The default sort order for a table should support the primary use case for the application. All columns in a table do not require sort functionality. That is, you can disable the header sort function on some columns and enable it on others.

Example

If a table contains these two attributes: (System Name | Last Sync) you may want to show the most recently synced system at the top of the table (in other words, it is the default sort column), because a primary use case for this table is verifying that you have successfully connected or troubleshot the system’s connection to Cloud Services.
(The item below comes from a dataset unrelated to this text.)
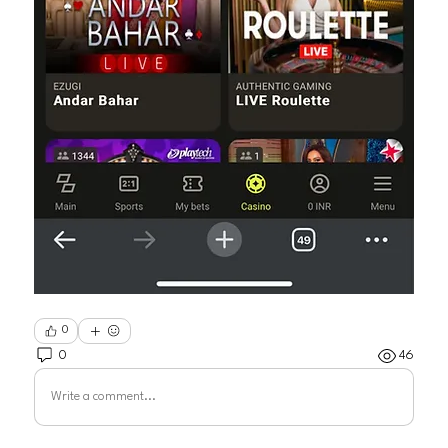
0
0
46
Write a comment...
If a table contains these three attributes: (System Name | Last Sync | Severity) you may want to show the system with the highest Severity because that is the system the user should tend to first.

Table with favoriting

Adding the ability to favorite is possible for any table variation. Users can set their favorites by clicking the star icon in the favorites row. By default, the star is grey; when an item is favorited, the star becomes yellow. Clicking the star again will unfavorite the item. When an item is favorited or unfavorited, it does not move in the list unless sorting is on.

Table with favoriting
  1. Favorites column: Allows users to favorite and unfavorite items in the table by clicking the item’s associated star icon.
  2. Favorites column header (optional): Allows users to sort by favorites.

When to use

  • Users may want to easily access their most used/viewed items in a table.
  • You have a long list of items and want to favorite items by default for discoverability.

Spacing

Compact vs. default spacing

Whether to use a table/data list with compact or default spacing is up to you and your use case. However, here is some guidance for when to use which option. You can see examples of each option for comparison.

Compact spacing

A table may sometimes need to be compact to make more rows visible at a time. The more rows you can see, the less you need to use pagination. Compact spacing is recommended for data with a simple structure. See an example below.

Use compact spacing when:

  • You need to show as much data as possible on 1 page.
  • You need to show data in a small space. For example in modal or wizard.
  • You need to minimize paging.
  • Readability is a secondary concern.
Compact spacing

Example:

  • You can see more data on 1 page.
  • You have a good overview about the structure of data.
  • The structure of data is simple, informative and have less visual elements.

Default spacing

A table may sometimes need more space for rich graphical data. See an example below.

Use default spacing when:

  • You don’t have to display a lot of data on one page.
  • You use many visual indicators that are placed in columns, such as icons or charts.
  • You don't have to minimize paging.
  • Readability is a primary concern.
Default spacing

Example:

  • You can see less data on one page.
  • You will need a pagination to see more rows.
  • Data structure includes many visual elements.

Tables on mobile

The PatternFly table is designed to be fully responsive. When columns no longer fit within the width of the viewport, columns are stacked so that data in each row is displayed as sets of attribute-value pairs.